After a boxing fight is over, you will know your opponent better than some of your best friends. You know their strengths and weaknesses, their breaking points and their ability to push through pain. Carl had developed hundreds of friends through his fights, none better than his amateur foe of five fights Paddy Barnes, one of Ireland’s finest Olympian boxers. They couldn’t meet at the same bus stop as children due to sectarian divides, but their friendship was forged strongly in childhood battles in the ring. As adults they met regularly for dinner, each man able to understand the sacrifice that came with making boxing their life.
Over the years, the fights got bigger and the crowds expanded. The Odyssey Arena became a fervent fight venue, and I dragged my father along. Not a natural fan of boxing, he never was fully won over by the sport, but he was transfixed by the atmosphere and Carl Frampton. He started going alone when I wasn’t in the country. “Sweet Caroline” played and thousands sang in unison awaiting the ring entrance. Opponents were dispatched, before a world title was won on a freezing night on the docks where the Titanic was launched. Battered and bruised, Carl Frampton left the makeshift arena with a belt strapped to his waist, and his young daughter and wife at his side. The sacrifice and hardship had been worth it to reach this night. His daughter slept soundly, using his entrance robe as a snuggly blanket.

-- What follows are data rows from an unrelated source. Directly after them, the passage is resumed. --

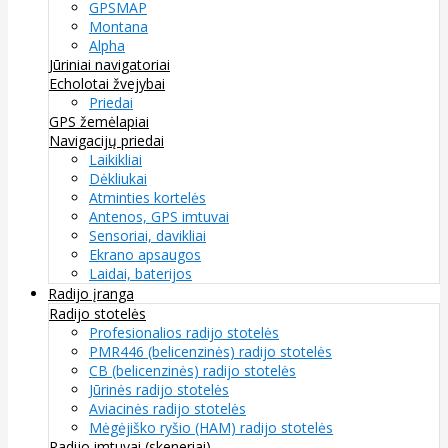
GPSMAP
Montana
Alpha
Jūriniai navigatoriai
Echolotai žvejybai
Priedai
GPS žemėlapiai
Navigacijų priedai
Laikikliai
Dėkliukai
Atminties kortelės
Antenos, GPS imtuvai
Sensoriai, davikliai
Ekrano apsaugos
Laidai, baterijos
Radijo įranga
Radijo stotelės
Profesionalios radijo stotelės
PMR446 (belicenzinės) radijo stotelės
CB (belicenzinės) radijo stotelės
Jūrinės radijo stotelės
Aviacinės radijo stotelės
Mėgėjiško ryšio (HAM) radijo stotelės
Radijo imtuvai (skeneriai)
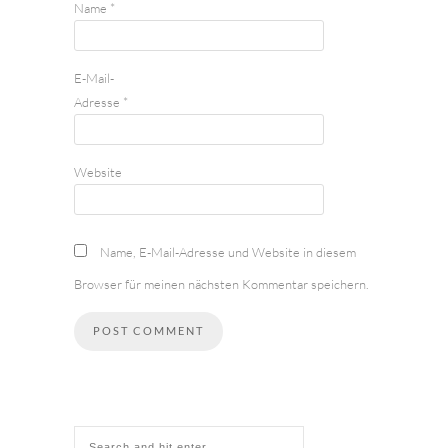
Name
*
E-Mail-
Adresse
*
Website
Name, E-Mail-Adresse und Website in diesem
Browser für meinen nächsten Kommentar speichern.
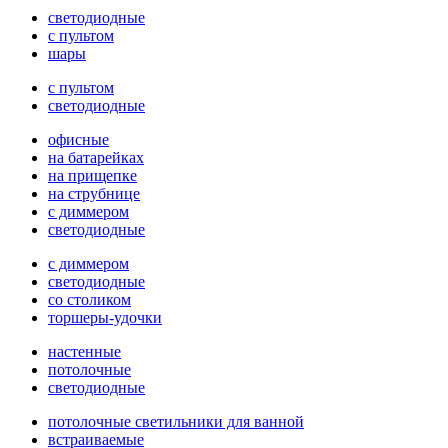
светодиодные
с пультом
шары
с пультом
светодиодные
офисные
на батарейках
на прищепке
на струбнице
с диммером
светодиодные
с диммером
светодиодные
со столиком
торшеры-удочки
настенные
потолочные
светодиодные
потолочные светильники для ванной
встраиваемые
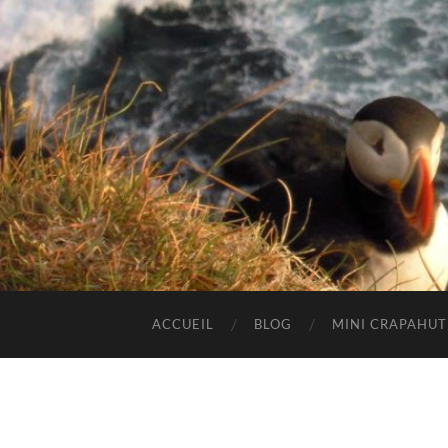
ACCUEIL
BLOG
MINI CRAPAHU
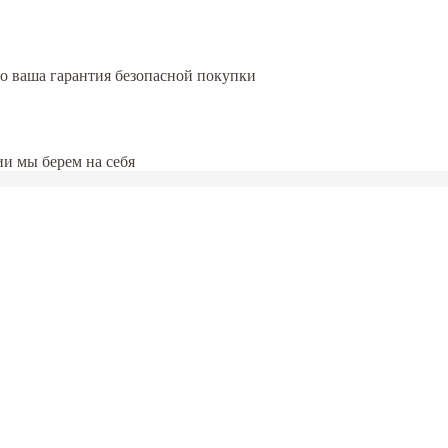
это ваша гарантия безопасной покупки
и мы берем на себя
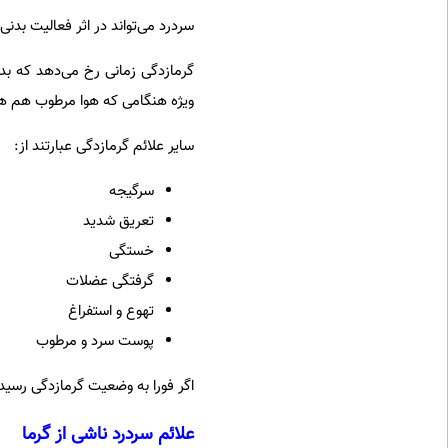
سردرد می‌تواند در اثر فعالیت بدن
گرمازدگی زمانی رخ می‌دهد که بدن
ویژه هنگامی که هوا مرطوب هم 
سایر علائم گرمازدگی عبارتند از:
سرگیجه
تعریق شدید
خستگی
گرفتگی عضلات
تهوع و استفراغ
پوست سرد و مرطوب
اگر فورا به وضعیت گرمازدگی رسیدگی
علائم سردرد ناشی از گرما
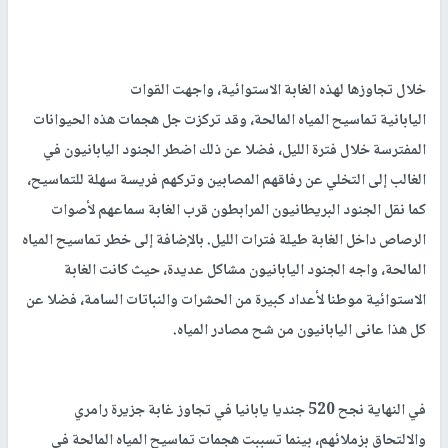
خلال تجاوزها لهذه الغابة الاستوائية، واجهت القوات
اليابانية تماسيح المياه المالحة، وقد تركزت جل هجمات هذه الحيوانات
المفترسة خلال فترة الليل، فضلا عن ذلك اضطر الجنود اليابانيون في
الغالب إلى التخلي عن رفاقهم المصابين وتركهم فريسة سهلة للتماسيح،
كما نقل الجنود البريطانيون المرابطون قرب الغابة سماعهم لأصوات
الرصاص داخل الغابة طيلة فترات الليل. بالإضافة إلى خطر تماسيح المياه
المالحة، واجه الجنود اليابانيون مشاكل عديدة، حيث كانت الغابة
الاستوائية موطنا لأعداد كبيرة من الحشرات والنباتات السامة، فضلا عن
كل هذا عانى اليابانيون من شح مصادر المياه.
في النهاية نجح 520 جنديا يابانيا في تجاوز غابة جزيرة رامري
والالتحاق بزملائهم، بينما تسببت هجمات تماسيح المياه المالحة في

In February, after a difficult night in the Texan heat, Carl Frampton will take on his biggest test in Scott Quigg’s back yard in Manchester. The years have moved on, but Carl hasn’t changed. Before I left for Sydney, he rang me to wish me well and to urge me to keep writing. He remains unaffected and pleasantly bemused at how his ability with his fists generates so much acclaim. When he enters the arena in front of 20,000 fans, a large proportion will have travelled the Irish sea to cheer their hero. I will travel from Sydney for the weekend. It’s not sensible, but if I’m going to have a quarter life crisis, it needs to be for a good purpose. When Frampton fights, he doesn’t just box to win a championship, he represents everything that is good and hopeful in Northern Ireland. A new generation that has grown up determined to move beyond the bullshit, bigotry and segregation of the past and at times present. When he fights, he fights for all of us that want a better future for our country. I will be ringside cheering for someone I consider a good friend.